What you have to do — Once you find the line below that has "FONCTIONNALITÉ", output it and every line after it exactly, stopping after the line that has "ncio è stato", with no pictures.

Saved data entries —
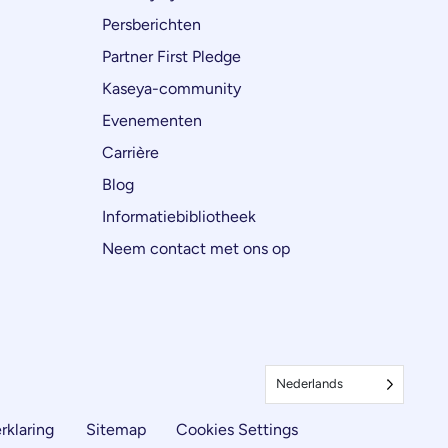
Persberichten
Partner First Pledge
Kaseya-community
Evenementen
Carrière
Blog
Informatiebibliotheek
Neem contact met ons op
Nederlands
rklaring
Sitemap
Cookies Settings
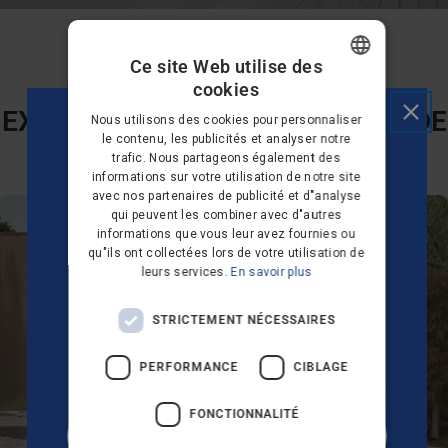
Ce site Web utilise des
Achetez 3 Accessoires et économisez 10%.
cookies
DANISH
EXCELLENT KIT DE NETTOYAGE DE
Nous utilisons des cookies pour personnaliser
GERMAN
le contenu, les publicités et analyser notre
TERRASSE
trafic. Nous partageons également des
DUTCH
informations sur votre utilisation de notre site
avec nos partenaires de publicité et d"analyse
FRENCH
qui peuvent les combiner avec d"autres
SOUHAITEZ-VOUS 10
FINNISH
informations que vous leur avez fournies ou
qu"ils ont collectées lors de votre utilisation de
% DE RÉDUCTION SUR
NORWEGIAN
leurs services.
En savoir plus
VOTRE PREMIÈRE
PORTUGUESE
STRICTEMENT NÉCESSAIRES
SPANISH
COMMANDE ?
PERFORMANCE
CIBLAGE
SWEDISH
ENGLISH
FONCTIONNALITÉ
OUI, S’IL VOUS PLAÎT !
AUSTRIA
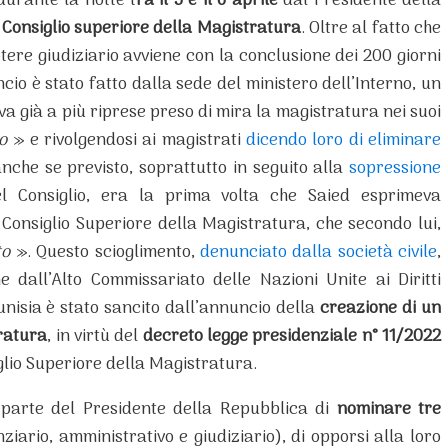
durante la notte t
ra il 5 e il 6 aprile
dal Presidente della
l Consiglio superiore della Magistratura
. Oltre al fatto che
ere giudiziario avviene con la conclusione dei 200 giorni
ncio è stato fatto dalla sede del ministero dell’Interno, un
va già a più riprese preso di mira la magistratura nei suoi
o
» e rivolgendosi ai magistrati
dicendo loro di eliminare
nche se previsto, soprattutto in seguito alla
sopressione
 Consiglio, era la prima volta che Saied esprimeva
il Consiglio Superiore della Magistratura, che secondo lui,
ato
». Questo scioglimento,
denunciato dalla società civile
,
e dall’Alto Commissariato delle Nazioni Unite ai Diritti
unisia è stato sancito dall’annuncio della
creazione di un
tratura
, in virtù del
decreto legge presidenziale n° 11/2022
iglio Superiore della Magistratura.
a parte del Presidente della Repubblica di
nominare tre
anziario, amministrativo e giudiziario), di opporsi alla loro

Answer below —
FONCTIONNALITÉ
OUI, S’IL VOUS PLAÎT !
AUSTRIA
durante la notte t
ra il 5 e il 6 aprile
dal Presidente della
l Consiglio superiore della Magistratura
. Oltre al fatto che
ere giudiziario avviene con la conclusione dei 200 giorni
ncio è stato fatto dalla sede del ministero dell’Interno, un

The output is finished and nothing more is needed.